• AIM OF THE TASK: Write out each entry, exactly the way it appears.

Stored data entries
⁂
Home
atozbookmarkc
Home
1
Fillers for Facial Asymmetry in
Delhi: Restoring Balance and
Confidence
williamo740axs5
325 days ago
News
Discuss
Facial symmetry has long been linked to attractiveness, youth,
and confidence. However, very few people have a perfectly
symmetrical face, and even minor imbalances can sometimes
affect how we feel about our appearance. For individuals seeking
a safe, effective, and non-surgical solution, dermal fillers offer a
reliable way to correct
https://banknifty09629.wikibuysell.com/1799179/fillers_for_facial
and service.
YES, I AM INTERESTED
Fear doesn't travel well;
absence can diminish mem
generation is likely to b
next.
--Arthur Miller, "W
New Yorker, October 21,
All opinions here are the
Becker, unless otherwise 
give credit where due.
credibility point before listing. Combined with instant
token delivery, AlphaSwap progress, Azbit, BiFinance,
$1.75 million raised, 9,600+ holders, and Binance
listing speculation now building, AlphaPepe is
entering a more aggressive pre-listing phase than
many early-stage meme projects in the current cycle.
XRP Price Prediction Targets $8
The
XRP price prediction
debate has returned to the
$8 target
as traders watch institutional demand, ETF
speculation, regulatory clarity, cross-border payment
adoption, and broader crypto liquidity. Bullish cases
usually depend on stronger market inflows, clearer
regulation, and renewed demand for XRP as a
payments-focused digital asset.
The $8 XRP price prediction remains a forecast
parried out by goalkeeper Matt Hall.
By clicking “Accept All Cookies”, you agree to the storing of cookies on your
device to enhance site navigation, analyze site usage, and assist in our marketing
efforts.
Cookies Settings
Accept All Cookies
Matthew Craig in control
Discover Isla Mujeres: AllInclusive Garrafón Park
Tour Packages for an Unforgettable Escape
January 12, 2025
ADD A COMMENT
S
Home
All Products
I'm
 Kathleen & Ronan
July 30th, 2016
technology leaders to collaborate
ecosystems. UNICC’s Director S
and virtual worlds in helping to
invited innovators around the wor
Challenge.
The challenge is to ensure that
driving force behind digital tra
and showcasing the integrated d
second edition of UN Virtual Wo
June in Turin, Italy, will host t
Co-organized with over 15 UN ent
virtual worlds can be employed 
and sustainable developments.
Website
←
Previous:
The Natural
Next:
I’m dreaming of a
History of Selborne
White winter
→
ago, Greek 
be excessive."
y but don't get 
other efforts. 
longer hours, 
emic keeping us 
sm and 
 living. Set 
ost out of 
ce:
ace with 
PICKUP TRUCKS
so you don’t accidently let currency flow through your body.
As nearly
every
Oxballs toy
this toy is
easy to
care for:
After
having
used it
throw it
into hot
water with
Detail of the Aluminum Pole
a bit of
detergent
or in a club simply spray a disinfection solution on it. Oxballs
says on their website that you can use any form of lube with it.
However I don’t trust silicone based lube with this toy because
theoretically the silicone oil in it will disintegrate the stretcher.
⁂
• RESULT OF THIS TASK:
Home
atozbookmarkc
Home
1
Fillers for Facial Asymmetry in
Delhi: Restoring Balance and
Confidence
williamo740axs5
325 days ago
News
Discuss
Facial symmetry has long been linked to attractiveness, youth,
and confidence. However, very few people have a perfectly
symmetrical face, and even minor imbalances can sometimes
affect how we feel about our appearance. For individuals seeking
a safe, effective, and non-surgical solution, dermal fillers offer a
reliable way to correct
https://banknifty09629.wikibuysell.com/1799179/fillers_for_facial
and service.
YES, I AM INTERESTED
Fear doesn't travel well;
absence can diminish mem
generation is likely to b
next.
--Arthur Miller, "W
New Yorker, October 21,
All opinions here are the
Becker, unless otherwise 
give credit where due.
credibility point before listing. Combined with instant
token delivery, AlphaSwap progress, Azbit, BiFinance,
$1.75 million raised, 9,600+ holders, and Binance
listing speculation now building, AlphaPepe is
entering a more aggressive pre-listing phase than
many early-stage meme projects in the current cycle.
XRP Price Prediction Targets $8
The
XRP price prediction
debate has returned to the
$8 target
as traders watch institutional demand, ETF
speculation, regulatory clarity, cross-border payment
adoption, and broader crypto liquidity. Bullish cases
usually depend on stronger market inflows, clearer
regulation, and renewed demand for XRP as a
payments-focused digital asset.
The $8 XRP price prediction remains a forecast
parried out by goalkeeper Matt Hall.
By clicking “Accept All Cookies”, you agree to the storing of cookies on your
device to enhance site navigation, analyze site usage, and assist in our marketing
efforts.
Cookies Settings
Accept All Cookies
Matthew Craig in control
Discover Isla Mujeres: AllInclusive Garrafón Park
Tour Packages for an Unforgettable Escape
January 12, 2025
ADD A COMMENT
S
Home
All Products
I'm
 Kathleen & Ronan
July 30th, 2016
technology leaders to collaborate
ecosystems. UNICC’s Director S
and virtual worlds in helping to
invited innovators around the wor
Challenge.
The challenge is to ensure that
driving force behind digital tra
and showcasing the integrated d
second edition of UN Virtual Wo
June in Turin, Italy, will host t
Co-organized with over 15 UN ent
virtual worlds can be employed 
and sustainable developments.
Website
←
Previous:
The Natural
Next:
I’m dreaming of a
History of Selborne
White winter
→
ago, Greek 
be excessive."
y but don't get 
other efforts. 
longer hours, 
emic keeping us 
sm and 
 living. Set 
ost out of 
ce:
ace with 
PICKUP TRUCKS
so you don’t accidently let currency flow through your body.
As nearly
every
Oxballs toy
this toy is
easy to
care for:
After
having
used it
throw it
into hot
water with
Detail of the Aluminum Pole
a bit of
detergent
or in a club simply spray a disinfection solution on it. Oxballs
says on their website that you can use any form of lube with it.
However I don’t trust silicone based lube with this toy because
theoretically the silicone oil in it will disintegrate the stretcher.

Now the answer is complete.